Alle porte della Quaresima, l’emergenza COVID 19 sta avendo il suo impatto anche sulle nostre Circoscrizioni religiose e Diocesi, obbligandoci a cambiamenti di progetti e di programmi: per esempio, per un senso di vicendevole responsabilità, è stata rinviata, a data da stabilirsi, l’Assemblea Internazionale del Centro Biblico San Paolo, che doveva tenersi proprio in questi giorni (dal 1 al 7 marzo) a Manila.
Ogni cambio di programma genera disagio e frustrazione, oltre alla sensazione di aver perso energie a organizzare, predisporre, preparare… Al contempo crea, però, anche uno spazio di riflessione che può rivelarsi “generativo”.
Mai, come in questi giorni, i Paesi provati dall’emergenza, sono sollecitati a valorizzare al massimo le potenzialità di una “comunicazione altra”. Le diocesi della Lombardia (per citare il caso più vicino a chi scrive), per esempio, stanno cercando di ovviare al divieto di celebrare l’eucarestia (predisposto per evitare assembramenti di pubblico che favorirebbero il diffondersi del virus) con iniziative che valorizzano le reti sociali, i canali youtube, le radio digitali, al fine di non lasciare i fedeli senza la luce della Parola di Dio.
Similmente, Scuole e Università, ivi compresi le Facoltà e gli Studi teologici, stanno incalzando noi docenti ad aprire aule virtuali, al fine di portare avanti i corsi accademici con una modalità didattica non più “presenziale” ma “virtuale,” senza che i giorni di “quarantena” generino perdite di tempo. Su questo fronte è interessante notare la capacità di alcuni colleghi di attivarsi con modalità “dinamiche” in grado di intrecciare i contenuti virtuali con video, link, approfondimenti.
Anche sul piano lavorativo, dirigenti e dipendenti sono esortati a prediligere, dove è possibile, il cosiddetto “smart working”, mentre i Comuni in isolamento sono accompagnati con iniziative “social” che, valorizzando le reti sociali, suggeriscono attività di carattere sia distensivo sia formativo, per grandi e piccini.

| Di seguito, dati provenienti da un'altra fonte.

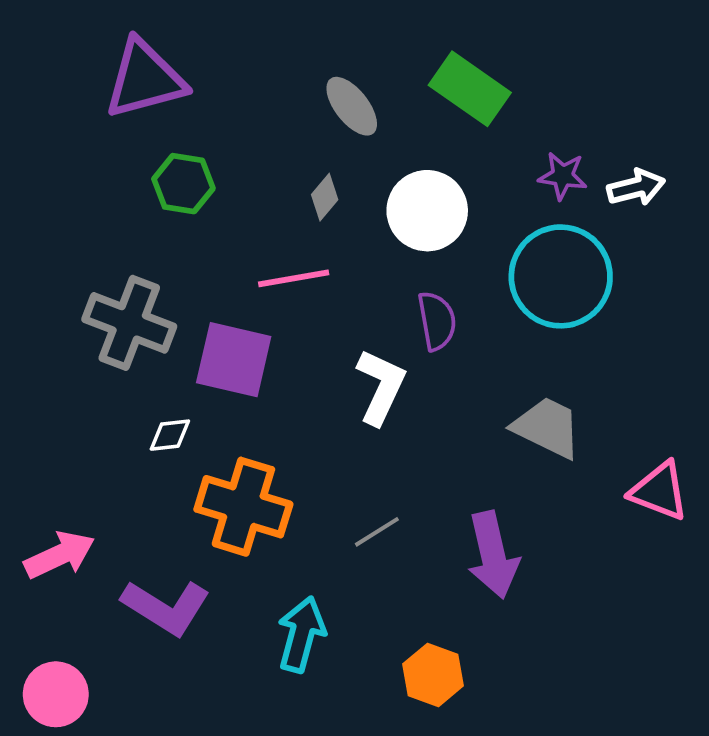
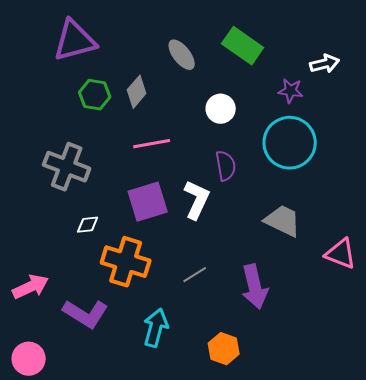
white arrow: (636, 187) -> (325, 64), moved
gray diamond: (325, 197) -> (137, 92), moved, size x1.4
white circle: (427, 211) -> (221, 109), size x0.7
purple square: (234, 360) -> (148, 202), moved, turned -30

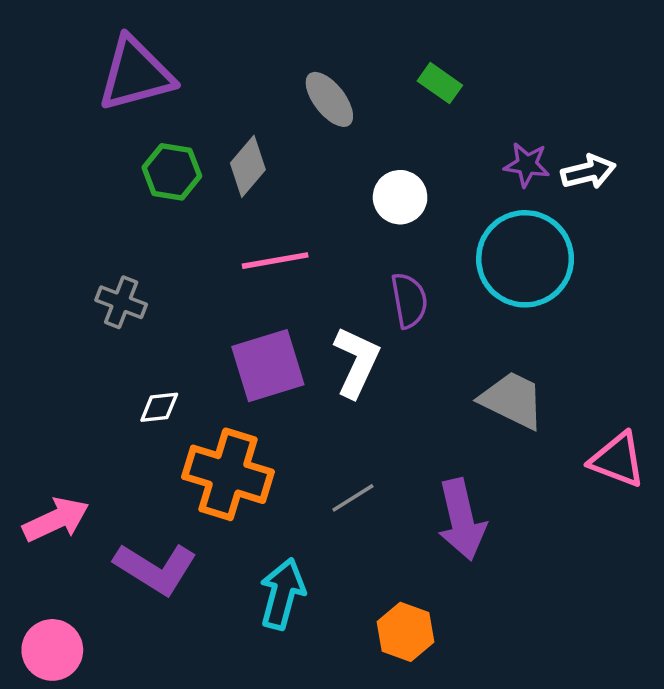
green rectangle: (243, 46) -> (440, 83), size x0.6
white arrow: (325, 64) -> (588, 172), moved
gray cross: (67, 167) -> (121, 302), size x0.6

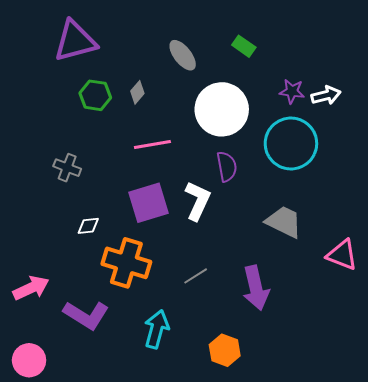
gray diamond: (248, 166) -> (137, 92), size x0.7
white circle: (400, 197) -> (222, 109), size x1.8

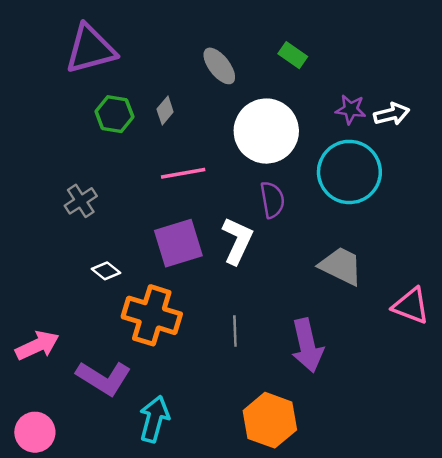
gray cross: (67, 168) -> (81, 201), turned 36
white diamond: (88, 226) -> (106, 271), turned 45
gray line: (196, 276) -> (235, 331), turned -60
cyan arrow: (156, 329) -> (154, 419), moved
orange hexagon: (225, 350) -> (270, 420), size x1.4

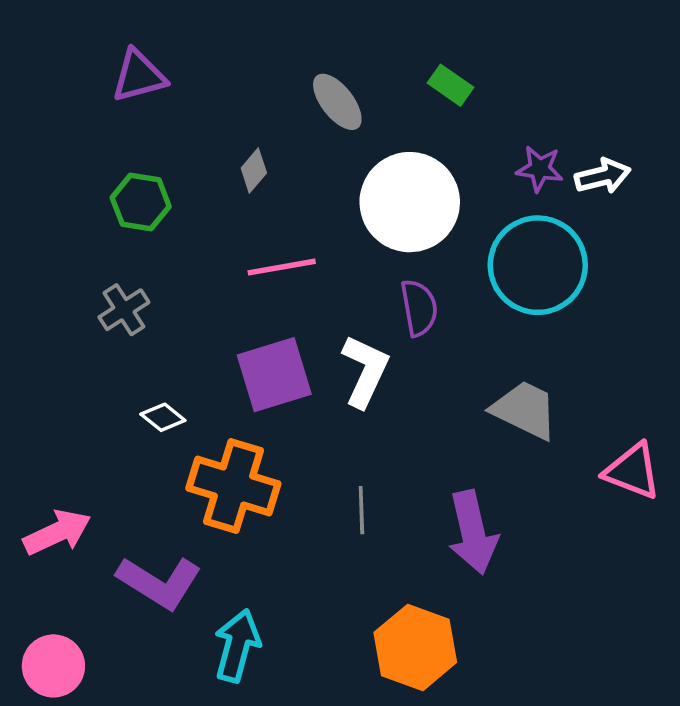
purple triangle: (90, 49) -> (139, 76), size x0.7
green hexagon: (114, 114) -> (141, 202), moved

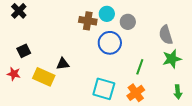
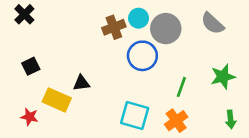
brown cross: (88, 21) -> (114, 27), turned -30
gray circle: (128, 22) -> (166, 29), size x1.5
gray semicircle: (166, 35) -> (212, 23), moved, turned -30
red star: (14, 74) -> (30, 117), moved

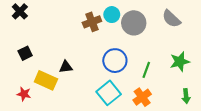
blue circle: (142, 56) -> (115, 61), moved
cyan square: (135, 115) -> (109, 93), turned 35

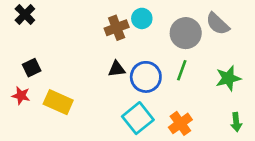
gray circle: (134, 23) -> (186, 33), moved
black triangle: (66, 67) -> (117, 69), moved
green line: (146, 70) -> (182, 70), moved
red star: (24, 94) -> (21, 96), moved

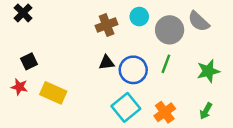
cyan circle: (142, 18) -> (139, 17), moved
green arrow: (236, 122) -> (206, 111), moved, turned 35

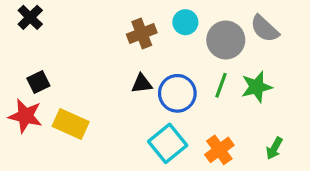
green star: (208, 71) -> (257, 87), moved
red star: (19, 87) -> (25, 116), size x1.5

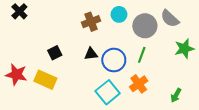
black square: (38, 82) -> (55, 53), moved
green star: (257, 87) -> (184, 49), moved
orange cross: (219, 150) -> (139, 84), moved

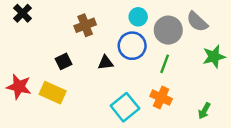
brown cross: (91, 22) -> (85, 25), moved
blue circle: (114, 60) -> (132, 46), moved
orange cross: (139, 84) -> (161, 98), turned -30

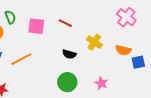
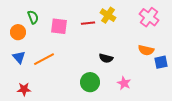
red line: (65, 23) -> (88, 23), turned -32
yellow cross: (94, 42) -> (108, 15), moved
black semicircle: (69, 54) -> (106, 58), moved

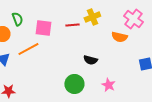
yellow cross: (108, 15) -> (92, 17), turned 35
orange semicircle: (146, 50) -> (119, 37), moved
orange line: (44, 59) -> (28, 49), moved

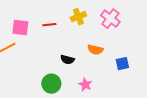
yellow cross: (92, 17) -> (78, 17), moved
orange semicircle: (119, 37) -> (95, 50), moved

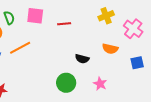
yellow cross: (78, 17) -> (106, 16), moved
pink cross: (110, 19) -> (133, 29), moved
pink square: (20, 28) -> (35, 16), moved

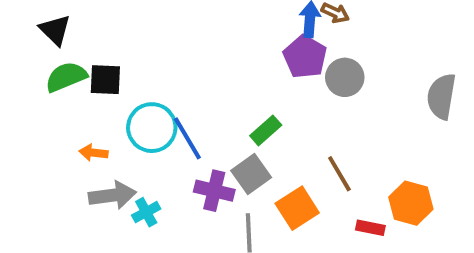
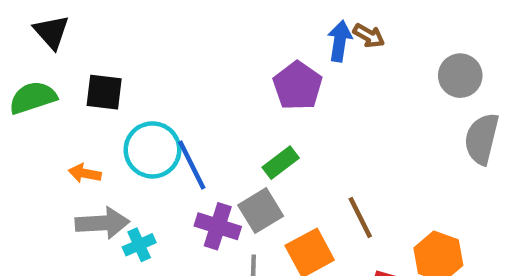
purple pentagon: (305, 57) -> (298, 86), moved
green semicircle: (66, 77) -> (33, 98), moved
gray circle: (345, 77) -> (460, 76), moved

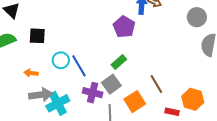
cyan circle: (152, 150) -> (61, 60), size x0.7
cyan cross: (139, 245) -> (58, 103), size x1.6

Si tratta di aspetti che dovevano essere messi a tema dall’Assemblea di Manila per rideclinare il nostro servizio alla Parola. Quando potremo ritrovarci, l’esperienza che alcuni di noi stanno vivendo ci darà un diverso sguardo sulla questione. Più concreto, più realista. È un po’ come se “Qualcuno”, all’inizio di questa Quaresima, ci stesse invitando a imparare dal disagio, stimolandoci a scrutare orizzonti nuovi e a investire energie non solo per analizzare o custodire l’esistente ma anche per lasciare che qualcosa di inedito emerga.
Forse, in Europa, l’età media di noi Paolini (e, in alcune realtà, anche dei nostri cooperatori e collaboratori) ci rende poco reattivi di fronti a tali sfide: siamo carichi di contenuti, ma ingessati nel comunicarli; ricchi di teorie ma poveri di freschezza per tradurle; pignoli nelle analisi ma poco duttili nei cambiamenti e nelle relazioni. Questa Quaresima ci sfida al cambiamento, imparando da chi questa freschezza ce l’ha nel cuore e nell’anima, e la sa già mettere a disposizione della propria parrocchia, della propria scuola, del proprio lavoro o del proprio contesto di vita. E tutto questo, senza aver fatto alcuna “professione religiosa” (!). Si tratta, nella maggioranza dei casi, di giovani normalissimi, “appassionati”, che sanno lavorare insieme, portando nel cuore i bisogni oggettivi e attuali dei singoli e delle loro comunità.
Se è vero che «la Parola di Dio è viva, efficace e più penetrante di una spada a doppio taglio» (Eb 4,12), le stesse caratteristiche non dovrebbero forse trasparire anche in chi, di questa Parola, è così “pieno” e “appassionato” da volerla condividere con gli altri?
Non perdiamo l’occasione che ci viene data: in questa Quaresima impariamo dal disagio.